What is being asked. Restate word for word the line with "իշխանական կեղծիքն" and all lines after it; please stop only at the end of the listing below.

Exercise data.
○ ○ ○ ○ ○ ○ ○
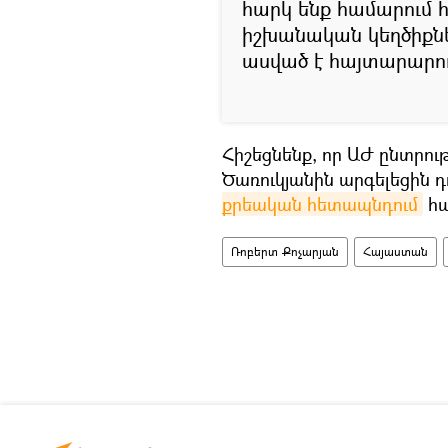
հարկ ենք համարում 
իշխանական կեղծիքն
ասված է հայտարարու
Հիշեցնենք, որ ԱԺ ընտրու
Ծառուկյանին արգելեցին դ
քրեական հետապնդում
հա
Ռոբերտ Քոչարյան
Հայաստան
○ ○ ○ ○ ○ ○ ○
Written response.
իշխանական կեղծիքն
ասված է հայտարարու
Հիշեցնենք, որ ԱԺ ընտրու
Ծառուկյանին արգելեցին դ
քրեական հետապնդում
հա
Ռոբերտ Քոչարյան
Հայաստան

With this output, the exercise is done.